Ve elime kütüphaneden aldığım kitabı aldım. Ama içimden kitap okumak gelmiyordu. Sıkılarak kitabı yerine bıraktım. Banyo yapmayı düşündüm ama daha sabah yapmıştım ve canım onu da istemiyordu. Ben ne yapacağım diye düşünürken hizmetçilerim de benimle birlikte sıkılıyorlardı. Aslında biraz dikiş yapabilirdim, annem dikiş yapmamdan hoşlanıyordu ve bunun beni bir hanımefendi gibi gösterdiğini söylüyordu.Doğrusu dikiş yapmakta çok yetenekliydim ama bu işi pek sevdiğim söylenemezdi. Ben daha çok resim yapmayı severdim. Güzellikleri kağıda geçirmeyi…

Aklıma gelen fikirle gülümsedim. Bahçenin resmini yapmak istiyordum. Ve bunun için en uygun yeri biliyordum.‘Kızlar akşam yemeğine kadar izinlisiniz. Ben gidip resim yaparken siz de istediğinizi yapabilirsiniz.’dedim, kadınlara bakarken…

‘Ama-’ diyecekken sözünü kestim, Rosamary’nin.

-‘Lütfen kızlar. İzinli olduğunuzu söyledim.’

Başlarını sallayarak odadan çıktılar. Rosamary’nin gözlerinde çıkarken hala emin olmama ifadesini görmüştüm. Nedendir bilinmez beni yalnız bırakmak istemiyorlardı. Sanırım hepsi annemin tembihleriydi. Ne olabilirdi ki? Beni kurt mu kapacaktı sanki?Hızla hazırlandım. Üstümü aynada son defa düzelttim ve kalem kağıdımı alarak odadan çıktım. Koridor boyunca ilerleyerek cam balkonun önüne geldim.

Cam balkonun karşısında, koridorda haki renk bir koltuk bulunuyordu. Bende bu kata kimseciklerin çıkmadığını bilerek koltuğa yerleştim. Görüş açısı mükemmeldi. Hem bahçenin çiçeklerini hem de gökyüzünü çok güzel bir şekilde görebiliyordum. Bu beni sevindirdi, ve kağıdımı kucağıma yerleştirerek çizimime başladım.

************

Kağıda baktığımda sonuçtan hiç memnun değildim. Daha yeni çizime başlamıştım ama attığım en ufak çizgiyi bile beğenmemiştim. Oflayarak kağıdımı koltuğun üzerine bıraktım. Tüm resim yapma arzum yok olmuş gibiydi.

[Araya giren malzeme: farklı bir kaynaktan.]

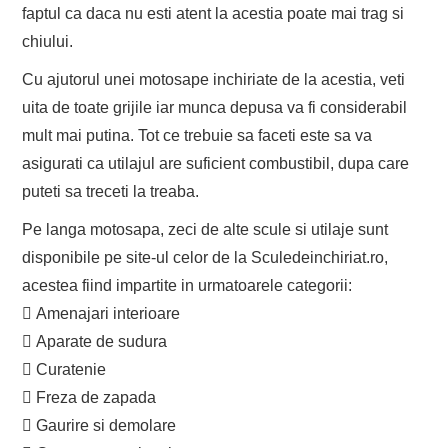
faptul ca daca nu esti atent la acestia poate mai trag si
chiului.
Cu ajutorul unei motosape inchiriate de la acestia, veti
uita de toate grijile iar munca depusa va fi considerabil
mult mai putina. Tot ce trebuie sa faceti este sa va
asigurati ca utilajul are suficient combustibil, dupa care
puteti sa treceti la treaba.
Pe langa motosapa, zeci de alte scule si utilaje sunt
disponibile pe site-ul celor de la Sculedeinchiriat.ro,
acestea fiind impartite in urmatoarele categorii:
 Amenajari interioare
 Aparate de sudura
 Curatenie
 Freza de zapada
 Gaurire si demolare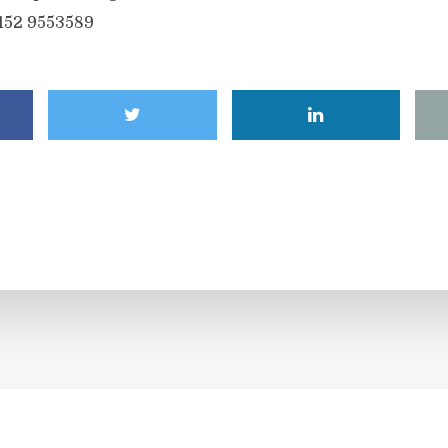
6152 9553589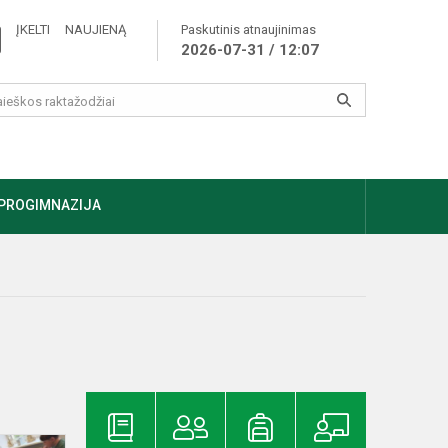
ĮKELTI NAUJIENĄ
Paskutinis atnaujinimas
2026-07-31 / 12:07
PROGIMNAZIJA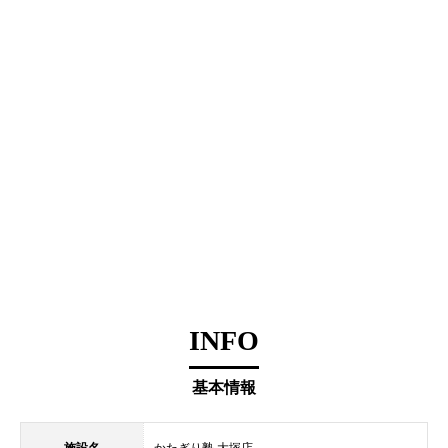
INFO
基本情報
施設名
かたぎり塾 大塚店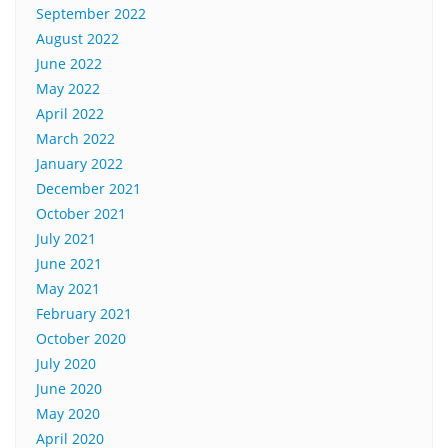
September 2022
August 2022
June 2022
May 2022
April 2022
March 2022
January 2022
December 2021
October 2021
July 2021
June 2021
May 2021
February 2021
October 2020
July 2020
June 2020
May 2020
April 2020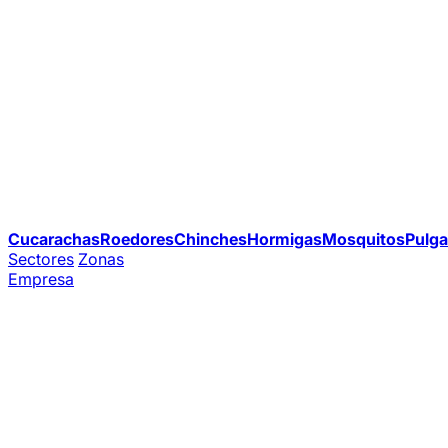
Cucarachas
Roedores
Chinches
Hormigas
Mosquitos
Pulga
Sectores
Zonas
Empresa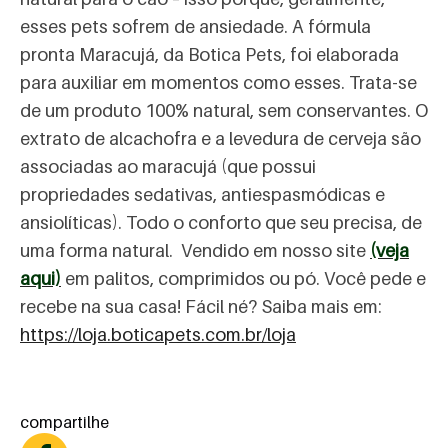
esses pets sofrem de ansiedade. A fórmula
pronta Maracujá, da Botica Pets, foi elaborada
para auxiliar em momentos como esses. Trata-se
de um produto 100% natural, sem conservantes. O
extrato de alcachofra e a levedura de cerveja são
associadas ao maracujá (que possui
propriedades sedativas, antiespasmódicas e
ansiolíticas). Todo o conforto que seu precisa, de
uma forma natural. Vendido em nosso site
(veja
aqui)
em palitos, comprimidos ou pó. Você pede e
recebe na sua casa! Fácil né? Saiba mais em:
https://loja.boticapets.com.br/loja
compartilhe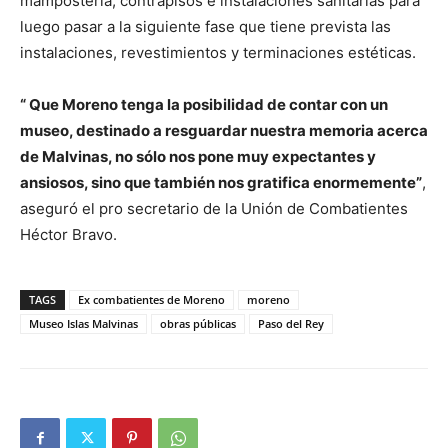
mampostería, contrapisos e instalaciones sanitarias para
luego pasar a la siguiente fase que tiene prevista las
instalaciones, revestimientos y terminaciones estéticas.
“ Que Moreno tenga la posibilidad de contar con un
museo, destinado a resguardar nuestra memoria acerca
de Malvinas, no sólo nos pone muy expectantes y
ansiosos, sino que también nos gratifica enormemente”
,
aseguró el pro secretario de la Unión de Combatientes
Héctor Bravo.
TAGS
Ex combatientes de Moreno
moreno
Museo Islas Malvinas
obras públicas
Paso del Rey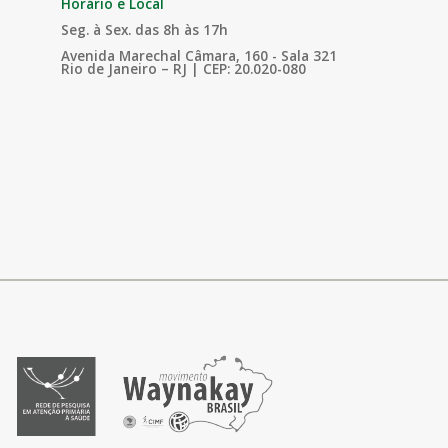
Horário e Local
Seg. à Sex. das 8h às 17h
Avenida Marechal Câmara, 160 - Sala 321
Rio de Janeiro – RJ | CEP: 20.020-080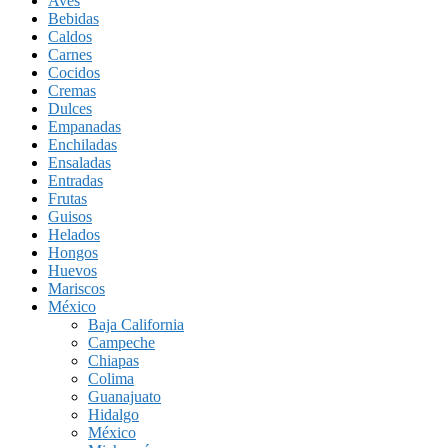
Aves
Bebidas
Caldos
Carnes
Cocidos
Cremas
Dulces
Empanadas
Enchiladas
Ensaladas
Entradas
Frutas
Guisos
Helados
Hongos
Huevos
Mariscos
México
Baja California
Campeche
Chiapas
Colima
Guanajuato
Hidalgo
México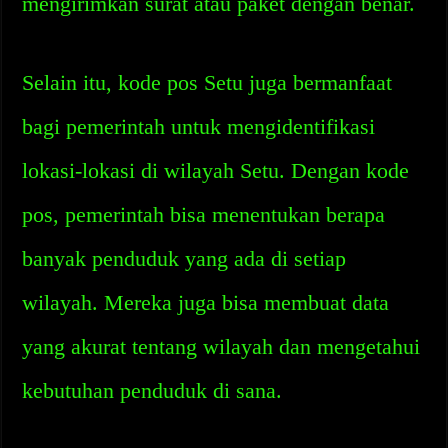
mengirimkan surat atau paket dengan benar.
Selain itu, kode pos Setu juga bermanfaat
bagi pemerintah untuk mengidentifikasi
lokasi-lokasi di wilayah Setu. Dengan kode
pos, pemerintah bisa menentukan berapa
banyak penduduk yang ada di setiap
wilayah. Mereka juga bisa membuat data
yang akurat tentang wilayah dan mengetahui
kebutuhan penduduk di sana.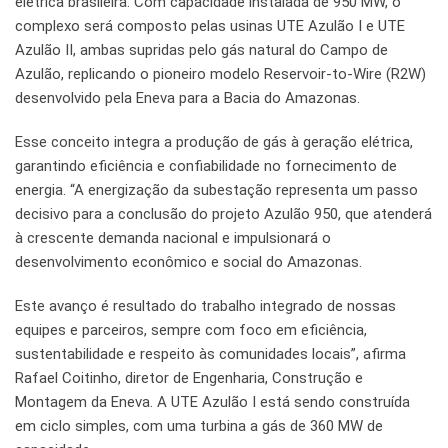
elétrica brasileira. Com capacidade instalada de 950 MW, o
complexo será composto pelas usinas UTE Azulão I e UTE
Azulão II, ambas supridas pelo gás natural do Campo de
Azulão, replicando o pioneiro modelo Reservoir-to-Wire (R2W)
desenvolvido pela Eneva para a Bacia do Amazonas.
Esse conceito integra a produção de gás à geração elétrica,
garantindo eficiência e confiabilidade no fornecimento de
energia. “A energização da subestação representa um passo
decisivo para a conclusão do projeto Azulão 950, que atenderá
à crescente demanda nacional e impulsionará o
desenvolvimento econômico e social do Amazonas.
Este avanço é resultado do trabalho integrado de nossas
equipes e parceiros, sempre com foco em eficiência,
sustentabilidade e respeito às comunidades locais”, afirma
Rafael Coitinho, diretor de Engenharia, Construção e
Montagem da Eneva. A UTE Azulão I está sendo construída
em ciclo simples, com uma turbina a gás de 360 MW de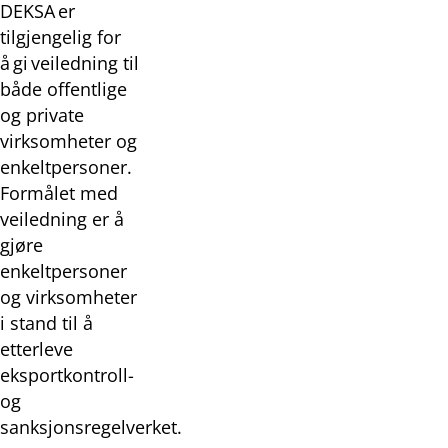
DEKSA er
tilgjengelig for
å gi veiledning til
både offentlige
og private
virksomheter og
enkeltpersoner.
Formålet med
veiledning er å
gjøre
enkeltpersoner
og virksomheter
i stand til å
etterleve
eksportkontroll-
og
sanksjonsregelverket.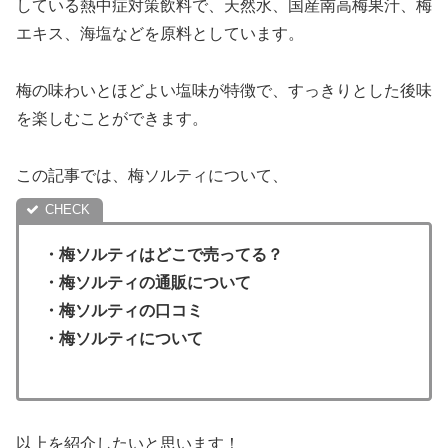
している熱中症対策飲料で、天然水、国産南高梅果汁、梅
エキス、海塩などを原料としています。
梅の味わいとほどよい塩味が特徴で、すっきりとした後味
を楽しむことができます。
この記事では、梅ソルティについて、
・
梅ソルティ
はどこで売ってる？
・梅ソルティ
の通販について
・
梅ソルティ
の口コミ
・梅ソルティについて
以上を紹介したいと思います！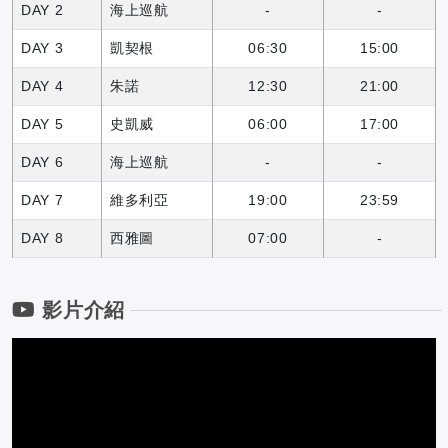
DAY 2
海上巡航
-
-
DAY 3
凱契根
06:30
15:00
DAY 4
朱諾
12:30
21:00
DAY 5
史凱威
06:00
17:00
DAY 6
海上巡航
-
-
DAY 7
維多利亞
19:00
23:59
DAY 8
西雅圖
07:00
-
影片介紹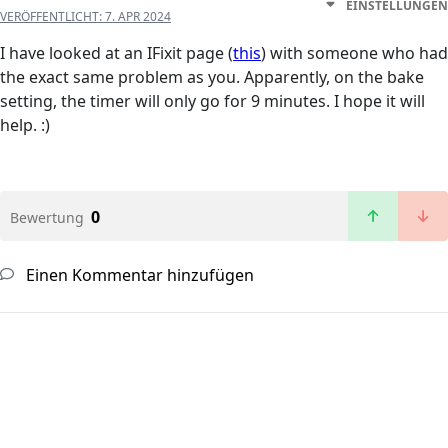
EINSTELLUNGEN
VERÖFFENTLICHT:
7. APR 2024
I have looked at an IFixit page (
this
) with someone who had
the exact same problem as you. Apparently, on the bake
setting, the timer will only go for 9 minutes. I hope it will
help. :)
0
Bewertung
Einen Kommentar hinzufügen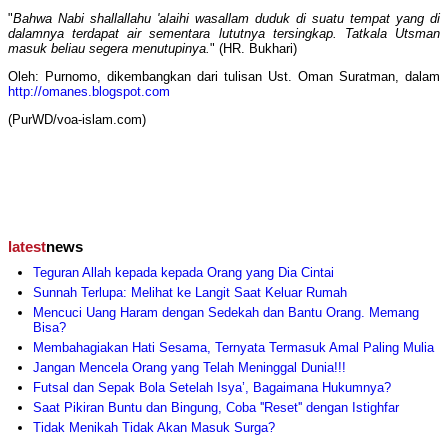
"
Bahwa Nabi shallallahu 'alaihi wasallam duduk di suatu tempat yang di
dalamnya terdapat air sementara lututnya tersingkap. Tatkala Utsman
masuk beliau segera menutupinya.
" (HR. Bukhari)
Oleh: Purnomo, dikembangkan dari tulisan Ust. Oman Suratman, dalam
http://omanes.blogspot.com
(PurWD/voa-islam.com)
latest
news
Teguran Allah kepada kepada Orang yang Dia Cintai
Sunnah Terlupa: Melihat ke Langit Saat Keluar Rumah
Mencuci Uang Haram dengan Sedekah dan Bantu Orang. Memang
Bisa?
Membahagiakan Hati Sesama, Ternyata Termasuk Amal Paling Mulia
Jangan Mencela Orang yang Telah Meninggal Dunia!!!
Futsal dan Sepak Bola Setelah Isya’, Bagaimana Hukumnya?
Saat Pikiran Buntu dan Bingung, Coba ''Reset'' dengan Istighfar
Tidak Menikah Tidak Akan Masuk Surga?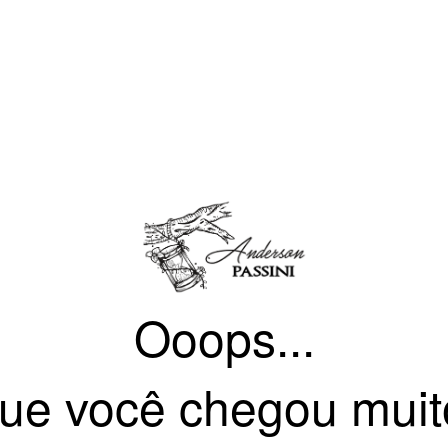
Ooops...
ue você chegou muit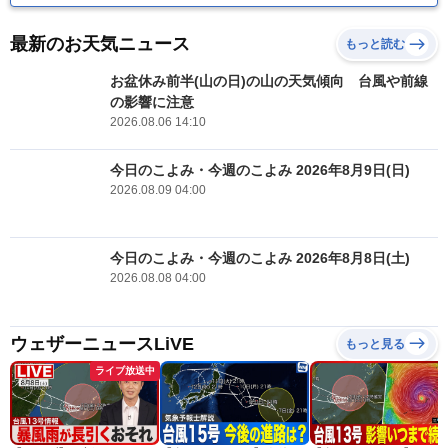
最新のお天気ニュース
もっと読む
お盆休み前半(山の日)の山の天気傾向 台風や前線
の影響に注意
2026.08.06 14:10
今日のこよみ・今週のこよみ 2026年8月9日(日)
2026.08.09 04:00
今日のこよみ・今週のこよみ 2026年8月8日(土)
2026.08.08 04:00
ウェザーニュースLiVE
もっと見る
ライブ放送中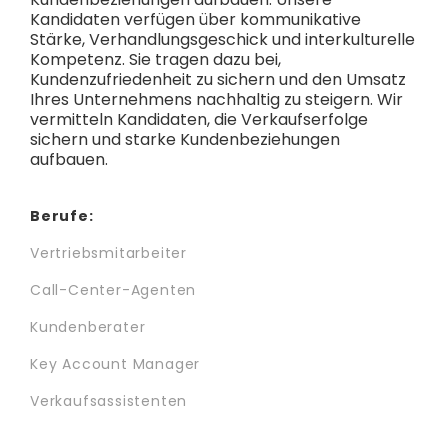
Kandidaten verfügen über kommunikative
Stärke, Verhandlungsgeschick und interkulturelle
Kompetenz. Sie tragen dazu bei,
Kundenzufriedenheit zu sichern und den Umsatz
Ihres Unternehmens nachhaltig zu steigern. Wir
vermitteln Kandidaten, die Verkaufserfolge
sichern und starke Kundenbeziehungen
aufbauen.
Berufe:
Vertriebsmitarbeiter
Call-Center-Agenten
Kundenberater
Key Account Manager
Verkaufsassistenten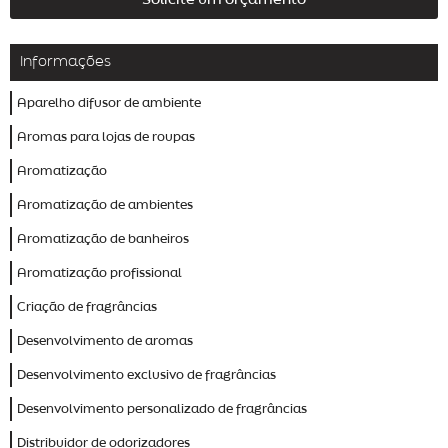
Informações
Aparelho difusor de ambiente
Aromas para lojas de roupas
Aromatização
Aromatização de ambientes
Aromatização de banheiros
Aromatização profissional
Criação de fragrâncias
Desenvolvimento de aromas
Desenvolvimento exclusivo de fragrâncias
Desenvolvimento personalizado de fragrâncias
Distribuidor de odorizadores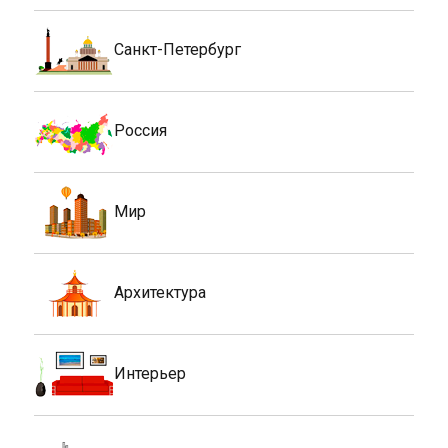
Санкт-Петербург
Россия
Мир
Архитектура
Интерьер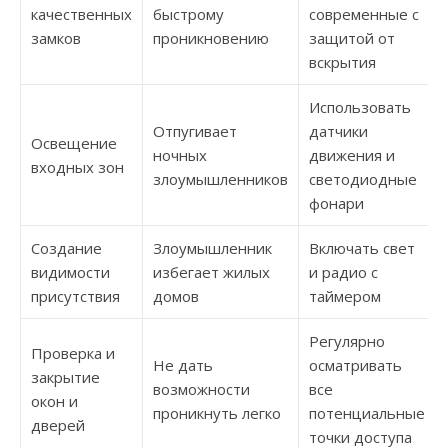
качественных
быстрому
современные с
замков
проникновению
защитой от
вскрытия
Использовать
Отпугивает
датчики
Освещение
ночных
движения и
входных зон
злоумышленников
светодиодные
фонари
Создание
Злоумышленник
Включать свет
видимости
избегает жилых
и радио с
присутствия
домов
таймером
Регулярно
Проверка и
Не дать
осматривать
закрытие
возможности
все
окон и
проникнуть легко
потенциальные
дверей
точки доступа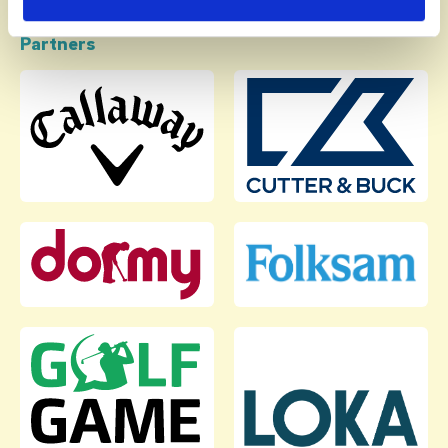
Partners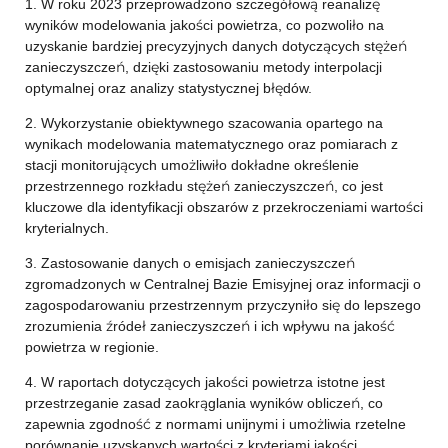
1. W roku 2023 przeprowadzono szczegółową reanalizę
wyników modelowania jakości powietrza, co pozwoliło na
uzyskanie bardziej precyzyjnych danych dotyczących stężeń
zanieczyszczeń, dzięki zastosowaniu metody interpolacji
optymalnej oraz analizy statystycznej błędów.
2. Wykorzystanie obiektywnego szacowania opartego na
wynikach modelowania matematycznego oraz pomiarach z
stacji monitorujących umożliwiło dokładne określenie
przestrzennego rozkładu stężeń zanieczyszczeń, co jest
kluczowe dla identyfikacji obszarów z przekroczeniami wartości
kryterialnych.
3. Zastosowanie danych o emisjach zanieczyszczeń
zgromadzonych w Centralnej Bazie Emisyjnej oraz informacji o
zagospodarowaniu przestrzennym przyczyniło się do lepszego
zrozumienia źródeł zanieczyszczeń i ich wpływu na jakość
powietrza w regionie.
4. W raportach dotyczących jakości powietrza istotne jest
przestrzeganie zasad zaokrąglania wyników obliczeń, co
zapewnia zgodność z normami unijnymi i umożliwia rzetelne
porównanie uzyskanych wartości z kryteriami jakości.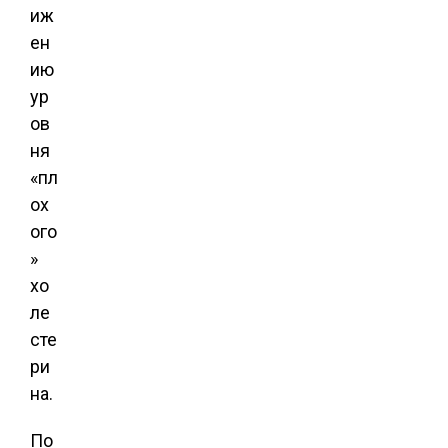
иж
ен
ию
ур
ов
ня
«пл
ох
ого
»
хо
ле
сте
ри
на.
По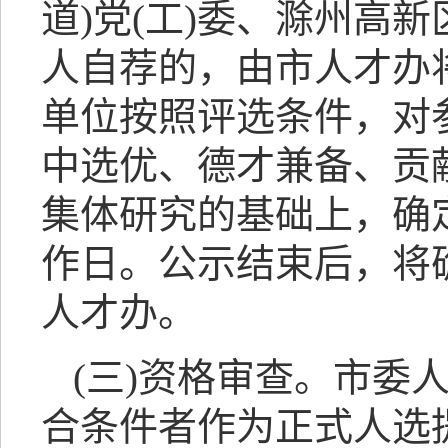
道)党(工)委、滁州高
人自荐的，由市人才办
单位按照评选条件，对
中选优、德才兼备、贡
集体研究的基础上，确
作日。公示结束后，将
人才办。
(三)资格审查。市委
合条件者作为正式人选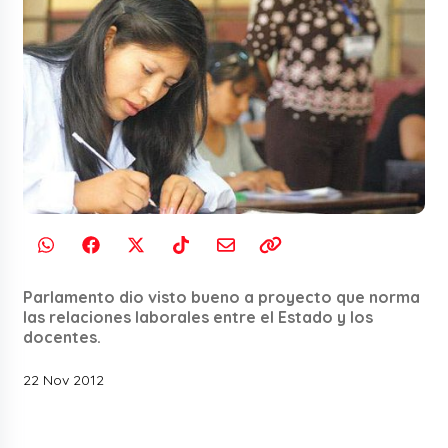
Parlamento dio visto bueno a proyecto que norma
las relaciones laborales entre el Estado y los
docentes.
22 Nov 2012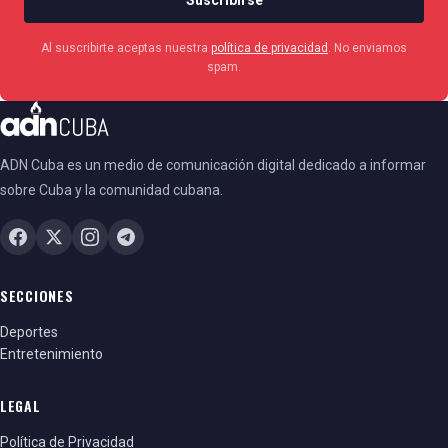
Al suscribirte aceptas nuestra
política de privacidad
. No enviamos
spam.
ADN Cuba es un medio de comunicación digital dedicado a informar
sobre Cuba y la comunidad cubana.
SECCIONES
Deportes
Entretenimiento
LEGAL
Política de Privacidad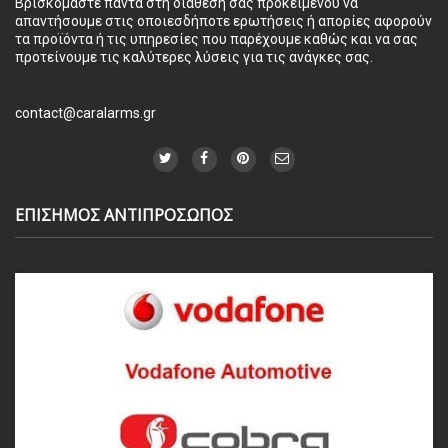
Βρισκόμαστε πάντα στη διάθεσή σας προκειμένου να
απαντήσουμε στις οποιεσδήποτε ερωτήσεις ή απορίες αφορούν
τα προϊόντα ή τις υπηρεσίες που παρέχουμε καθώς και να σας
προτείνουμε τις καλύτερες λύσεις για τις ανάγκες σας.
contact@caralarms.gr
ΕΠΙΣΗΜΟΣ ΑΝΤΙΠΡΟΣΩΠΟΣ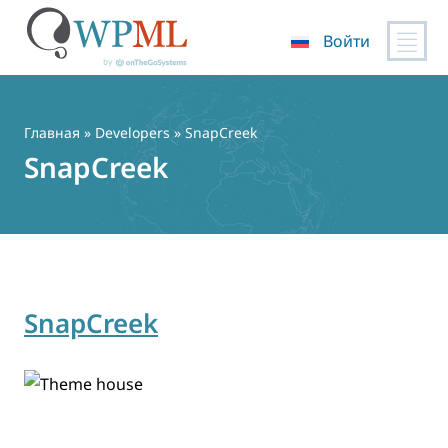
Войти
Перейти
к
содержимому
Главная
» Developers » SnapCreek
SnapCreek
SnapCreek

Rüzgardan esen perdeye bakıp iç geçirdim. Rüzgar koridor boyunca yeni esmeye başlamıştı ve bu beni mayıştırıyordu. Hava çok ama çok güzeldi. Gözlerim benimle kapanma savaşına girmişti.

‘İki dakika…’diye söz verdim kendime. ‘İki dakikalığına gözlerimi kapatıp bu havanın tadını çıkartacak ve sonra şu çizmeyi bir türlü beceremediğim resmime döneceğim.’